Hey, no quelling about that. Stack based architectures ARE simple and quite effective if your HW is poor. That is why many early compilers used stack based intermediate code ("p-code") and usually based compiled result on stack operations. Converting standard expressions to stack ops is trivial. Been there, done that...
But it is SLOW.
But if you just want to brute force your way through problems without a lot of deep thinking modern processors are excellent.
Well, you have to be solving problems of different scale then.
And let me re-iterate - we have the best tools possible (hardware and software) for the way things are currently done. Long pipelines are real speed ups for long routines.
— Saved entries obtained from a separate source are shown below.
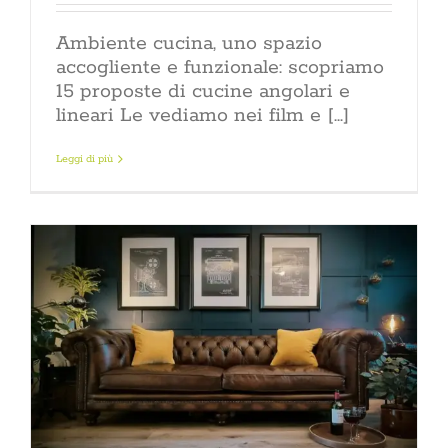
Ambiente cucina, uno spazio
accogliente e funzionale: scopriamo
15 proposte di cucine angolari e
lineari Le vediamo nei film e [...]
Leggi di più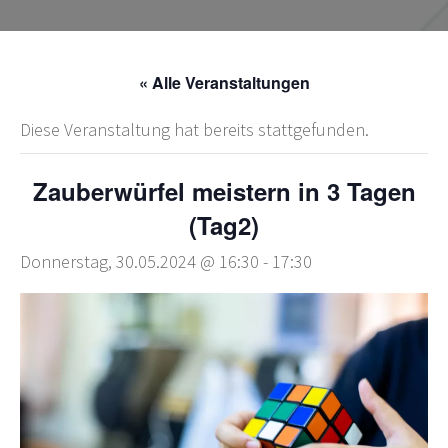
« Alle Veranstaltungen
Diese Veranstaltung hat bereits stattgefunden.
Zauberwürfel meistern in 3 Tagen
(Tag2)
Donnerstag, 30.05.2024 @ 16:30
-
17:30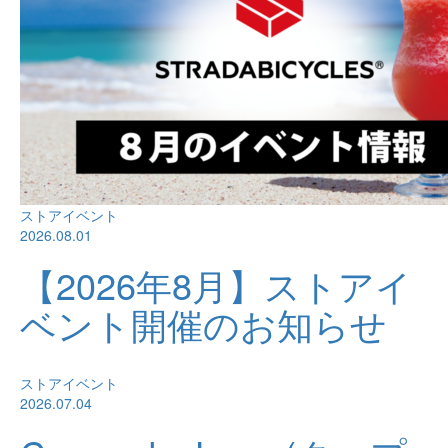
ストアイベント
2026.08.01
【2026年8月】ストアイ
ベント開催のお知らせ
ストアイベント
2026.07.04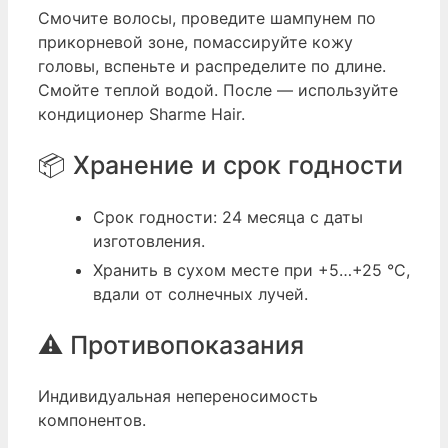
Смочите волосы, проведите шампунем по
прикорневой зоне, помассируйте кожу
головы, вспеньте и распределите по длине.
Смойте теплой водой. После — используйте
кондиционер Sharme Hair.
📦 Хранение и срок годности
Срок годности: 24 месяца с даты
изготовления.
Хранить в сухом месте при +5…+25 °C,
вдали от солнечных лучей.
⚠️ Противопоказания
Индивидуальная непереносимость
компонентов.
What long routines have to do with that?
And then all that wonderful branch predicting so you can be ready for a branch.
Branch prediction is not about "being ready". It is about "ignore the branch" (and redo if it went the other way).
It seems to me that a two stack architecture which is always ready to branch would be simpler. And if you design your processor right a return instruction can be included with most other types of instruction. So you are already fetching from the stack while doing your add (or whatever) no branch predictor required.
Sorry, but you do not seem to have a clue....
Actually, I do not blame you. I have observed than most of my coworkers do not really know how modern out-of-order CPU works... In fact, it is not quite easy to understand.
OK, just for starters: Something like "already fetching from the stack" is trivial. OOO CPUs with branch prediction actually EXECUTE up to hunderds of instructions ahead of the branch. Well, some of them - those that have data available. While finishing instructions before the branch. While renaming registers to reduce dependencies.
Is it simple? No way. It is hard to design as hell. But as you correctly say, we are approaching the speed of light. Simple recipes for performance do not work anymore. You cannot bump frequency. What you CAN do is to increase parellelism and avoid bottlenecks. And OOO excels at both tasks.
We are really more stuck by our way of thinking than by what is possible.
Really?
And your point about caches? Well taken. I really like small simple processors and devoting the rest of the available silicon to on chip RAM. It speeds things up a lot.
Let me note that the average cache cell is 5-10 times more expensive than DRAM cell and requires more power....
Of course, if all you need to do is some simple 8051 class taks, your approach is fine.
If you want to simulate Polywell, you better stick with high-performance computing. Get latest Intel or AMD CPU and good C++ compiler.